現在開催中のソチオリンピックでは競技と並行して、アスリートたちが自身のセクシュアリティをカミングアウトするなどの運動が発生している。これは昨年6月に制定された「同性愛プロパガンダ禁止法」に対する抗議活動の一環で、制定時から国際的な抗議の声が上がっており、欧米の首相は開幕式を欠席していた。(日本は参加)世界中どこにでもいる「LGBT」に対する人権侵害であるだけに抗議の声は小さくない。(オルタナS特派員=佐藤理来)

「LGBT」とはセクシャルマイノリティの中のG=ゲイ、L=レズビアン、B=バイセクシュアル、T=トランスジェンダーを指して言う言葉で、しばしば中核的に扱われる。

「同性愛プロパガンダ禁止法」とは18歳未満の若者に対して同性愛を助長する活動を行った者を処罰するというもので、外国人も対象になる。LGBTに対する人権侵害というだけでなく、「助長する活動」の明確な基準などがないこともあって、悪用も懸念されている。最近では2月7日にサンクトペテルブルクでLGBT権利活動家4人が逮捕されていた。

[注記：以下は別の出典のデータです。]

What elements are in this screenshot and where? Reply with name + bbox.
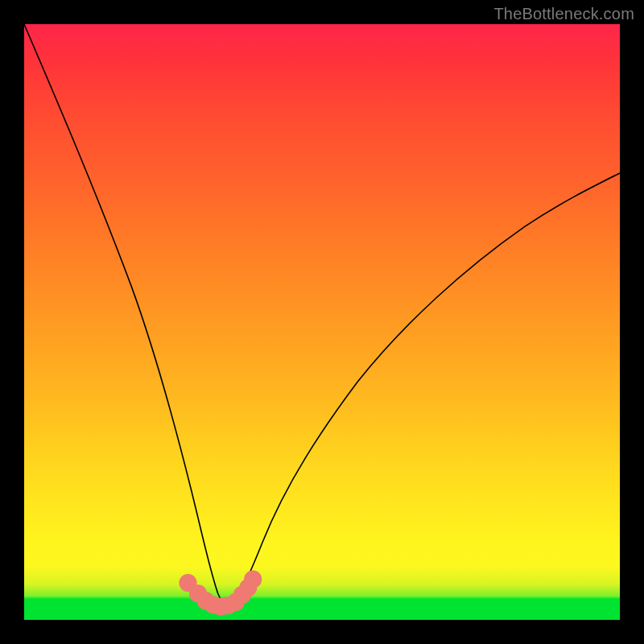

スポーツ選手の中にももちろんLGBTはいるということを示すために、女子クロスカントリースキーのバルバラ・イェゼルシェク選手(スロベニア)や、スノーボードのシェリル・マース選手(オランダ)などが少なくとも8人がカミングアウト。他にも、夏季種目の選手たちからもカミングアウトする声が続々と上がっている。

先月、BBCのインタビューで「われわれの住む地域で同性愛は受け入れられない」などと発言していたソチ市のパホモス市長は、17日に会見を開き、「あらゆる観光客を歓迎する。性的指向は関係ない」と発言を修正した。